Offiziell ist der Eingeschnappte gar nicht beleidigt

Auf den ersten Blick erscheint die Rolle des Eingeschnappten sehr praktisch. Er wäscht seine Hände in Unschuld. Denn wenn sein Gegenüber ihn als beleidigte Leberwurst angreift, geht das ins Leere. Offiziell ist er nämlich angeblich gar nicht beleidigt. Ein „Mensch, sei doch nicht so“ oder „Warum wirst du denn gleich wieder muffelig?“ lässt sich aus seiner Sicht leicht kontern: „Wieso, ich bin doch ganz normal. Wer sagt denn, dass ich stinkig bin?“ Der Nachweis ist schließlich schwer zu erbringen, wenn jemand nur verstummt. Wer hingegen schreit, offenbart seine Wut. Wer angreift, muss den Mut dazu aufbringen und objektiv bestimmbare Argumente oder Meinungen von sich geben. Stummes Beleidigtsein aber lässt sich nicht messen.

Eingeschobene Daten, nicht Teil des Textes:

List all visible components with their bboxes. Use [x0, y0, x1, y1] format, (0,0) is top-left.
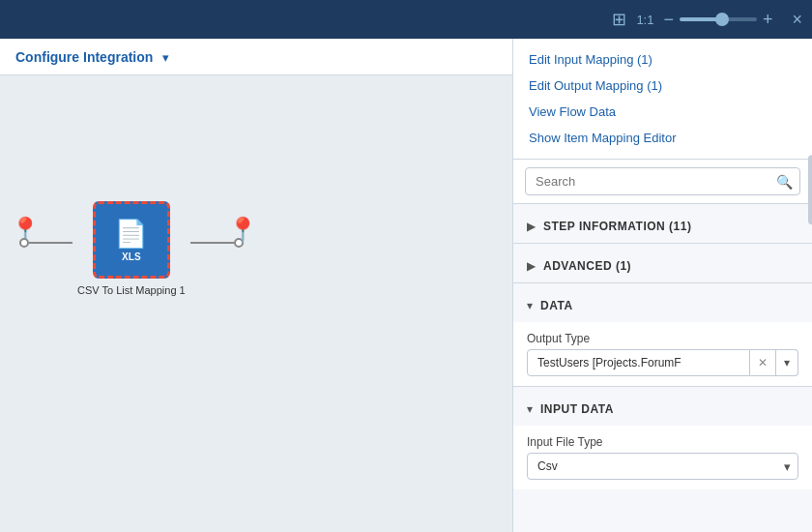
zoom-control: − + — [663, 11, 772, 28]
top-bar: ⊞ 1:1 − + × — [0, 0, 812, 39]
data-body: Output Type TestUsers [Projects.ForumF ✕… — [513, 322, 812, 386]
data-chevron-icon: ▾ — [527, 299, 533, 312]
search-input[interactable] — [525, 167, 800, 195]
red-pin-icon: 📍 — [227, 216, 258, 246]
input-data-section: ▾ INPUT DATA Input File Type Csv Tsv Jso… — [513, 393, 812, 489]
output-type-wrapper: TestUsers [Projects.ForumF ✕ ▾ — [527, 349, 798, 376]
config-bar: Configure Integration ▾ — [0, 39, 512, 75]
zoom-slider-thumb — [715, 13, 729, 26]
dropdown-menu: Edit Input Mapping (1) Edit Output Mappi… — [513, 39, 812, 160]
advanced-chevron-icon: ▶ — [527, 259, 536, 273]
input-data-chevron-icon: ▾ — [527, 402, 533, 416]
flow-node[interactable]: 📍 📄 XLS 📍 CSV To L — [77, 201, 186, 296]
right-panel: Properties Edit Input Mapping (1) Edit O… — [512, 39, 812, 532]
edit-output-mapping-item[interactable]: Edit Output Mapping (1) — [513, 73, 812, 99]
canvas-area: Configure Integration ▾ 📍 📄 XLS — [0, 39, 512, 532]
flow-canvas: 📍 📄 XLS 📍 CSV To L — [0, 75, 512, 532]
output-type-label: Output Type — [527, 332, 798, 345]
step-information-header[interactable]: ▶ STEP INFORMATION (11) — [513, 210, 812, 243]
advanced-header[interactable]: ▶ ADVANCED (1) — [513, 250, 812, 282]
connector-dot-left — [19, 238, 29, 248]
step-information-section: ▶ STEP INFORMATION (11) — [513, 210, 812, 244]
input-file-type-select[interactable]: Csv Tsv Json Xml — [527, 453, 798, 480]
close-button[interactable]: × — [792, 10, 802, 30]
node-label: CSV To List Mapping 1 — [77, 284, 186, 296]
input-data-body: Input File Type Csv Tsv Json Xml ▾ — [513, 426, 812, 489]
properties-tab[interactable]: Properties — [808, 155, 812, 224]
show-item-mapping-editor-item[interactable]: Show Item Mapping Editor — [513, 125, 812, 151]
output-type-clear-button[interactable]: ✕ — [750, 349, 776, 376]
input-data-title: INPUT DATA — [540, 402, 614, 416]
edit-input-mapping-item[interactable]: Edit Input Mapping (1) — [513, 46, 812, 73]
grid-icon[interactable]: ⊞ — [612, 9, 626, 30]
zoom-out-button[interactable]: − — [663, 11, 674, 28]
ratio-label: 1:1 — [636, 13, 653, 27]
search-input-wrapper: 🔍 — [525, 167, 800, 195]
zoom-slider[interactable] — [680, 17, 757, 21]
node-box[interactable]: 📄 XLS — [93, 201, 170, 279]
top-bar-controls: ⊞ 1:1 − + × — [612, 9, 802, 30]
data-title: DATA — [540, 299, 573, 312]
data-section: ▾ DATA Output Type TestUsers [Projects.F… — [513, 289, 812, 387]
left-connector — [19, 238, 72, 248]
advanced-section: ▶ ADVANCED (1) — [513, 250, 812, 283]
connector-line-left — [29, 242, 72, 244]
search-icon: 🔍 — [776, 174, 793, 190]
zoom-in-button[interactable]: + — [763, 11, 773, 28]
view-flow-data-item[interactable]: View Flow Data — [513, 99, 812, 125]
xls-file-icon: 📄 — [114, 218, 148, 250]
search-container: 🔍 — [513, 160, 812, 204]
input-file-type-label: Input File Type — [527, 435, 798, 449]
advanced-title: ADVANCED (1) — [543, 259, 631, 273]
csv-wrapper: Csv Tsv Json Xml ▾ — [527, 453, 798, 480]
input-data-header[interactable]: ▾ INPUT DATA — [513, 393, 812, 426]
step-information-title: STEP INFORMATION (11) — [543, 220, 691, 233]
output-type-value: TestUsers [Projects.ForumF — [527, 349, 750, 376]
data-header[interactable]: ▾ DATA — [513, 289, 812, 322]
step-information-chevron-icon: ▶ — [527, 220, 536, 233]
config-chevron-icon: ▾ — [162, 50, 169, 65]
main-layout: Configure Integration ▾ 📍 📄 XLS — [0, 39, 812, 532]
xls-label: XLS — [122, 251, 140, 262]
output-type-dropdown-button[interactable]: ▾ — [776, 349, 798, 376]
configure-integration-title[interactable]: Configure Integration ▾ — [15, 49, 169, 65]
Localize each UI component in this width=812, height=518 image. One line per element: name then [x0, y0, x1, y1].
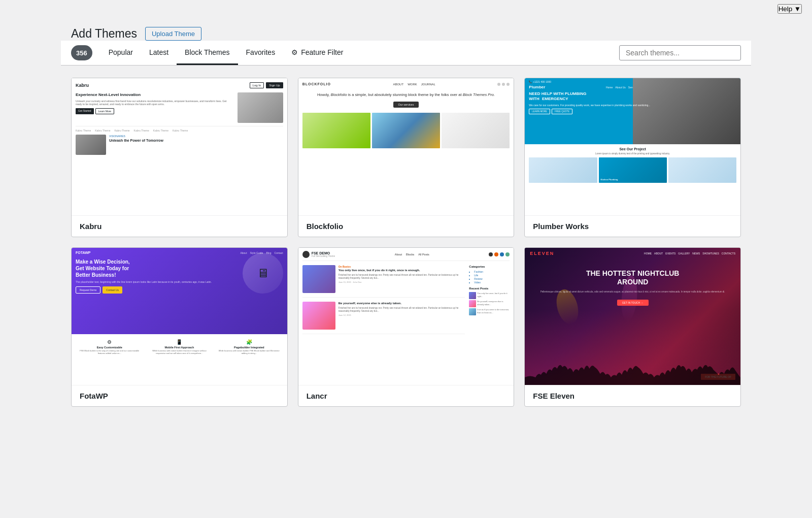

Die Beleidigten gefallen sich in der Rolle des Opfers

Der Beleidigte gefällt sich in der Rolle des unschuldigen Opfers, indem er sein Gegenüber zum Angreifer macht. Mit der Schmoll-Attacke kann er auf den vermeintlichen Täter losgehen, ohne sich selbst einem Risiko auszusetzen. Er hat ja gar nichts gemacht. Dass genau das das Schlimme ist, verdreht den Konflikt und führt automatisch zum Rollentausch. Der Beschuldigte fühlt sich als Täter und kann den unausgesprochenen Vorwürfen nichts entgegensetzen. Das macht hilflos und unzufrieden. Wir würden die Begegnung mit Mimosen am liebsten vermeiden. Doch hat man sie im Kollegen- oder Familienkreis, ist das kaum möglich.

Schmollende brauchen den Applaus von anderen

Welche Menschen sind besonders schnell eingeschnappt? Meist sind es Frauen und Männer, die es schlecht ertragen, wenn sie nicht bewundert werden. Versichern andere ihnen nicht die erwünschte Wertschätzung, sollen die bestraft werden. Der Schmollende braucht den Applaus, weil er sich selbst nicht genug ist und sich ohne Bestätigung von anderen als zu wenig wertvoll erlebt. Wer dauernd etwas „in den falschen Hals kriegt“, will auf eine Weise geachtet, anerkannt und geliebt werden, die kaum jemand erfüllen kann.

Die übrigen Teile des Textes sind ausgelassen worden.